• [Exercise details]:
Would you work out how many of the lines below hold "general" and reply with nothing but the number?

### Available records

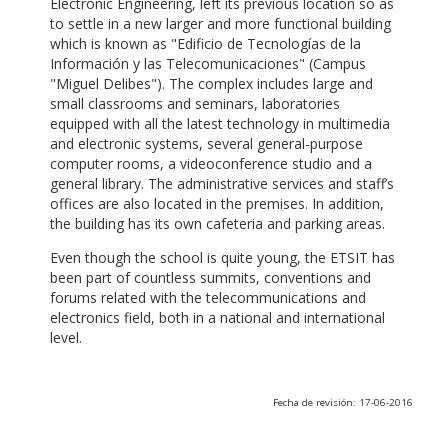
Electronic Engineering, left its previous location so as
to settle in a new larger and more functional building
which is known as "Edificio de Tecnologías de la
Información y las Telecomunicaciones" (Campus
"Miguel Delibes"). The complex includes large and
small classrooms and seminars, laboratories
equipped with all the latest technology in multimedia
and electronic systems, several general-purpose
computer rooms, a videoconference studio and a
general library. The administrative services and staff’s
offices are also located in the premises. In addition,
the building has its own cafeteria and parking areas.
Even though the school is quite young, the ETSIT has
been part of countless summits, conventions and
forums related with the telecommunications and
electronics field, both in a national and international
level.
Fecha de revisión: 17-06-2016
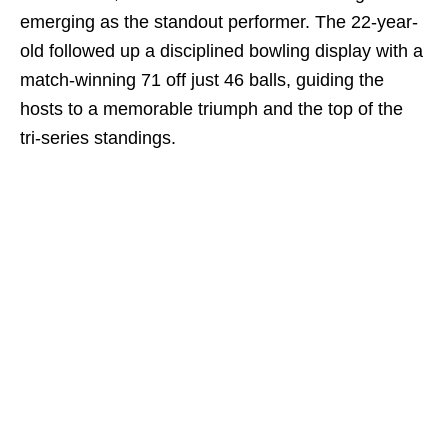
emerging as the standout performer. The 22-year-
old followed up a disciplined bowling display with a
match-winning 71 off just 46 balls, guiding the
hosts to a memorable triumph and the top of the
tri-series standings.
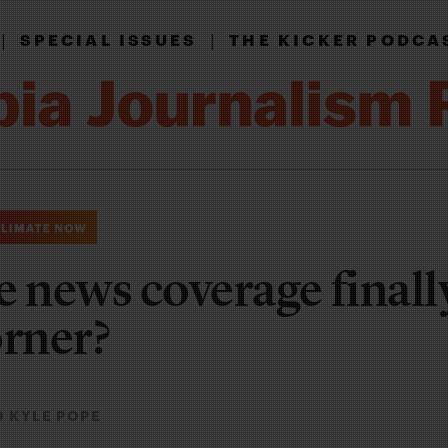
|
|
SPECIAL ISSUES
THE KICKER PODCA
e news coverage finall
orner?
 KYLE POPE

######

• [Exercise solution]:
2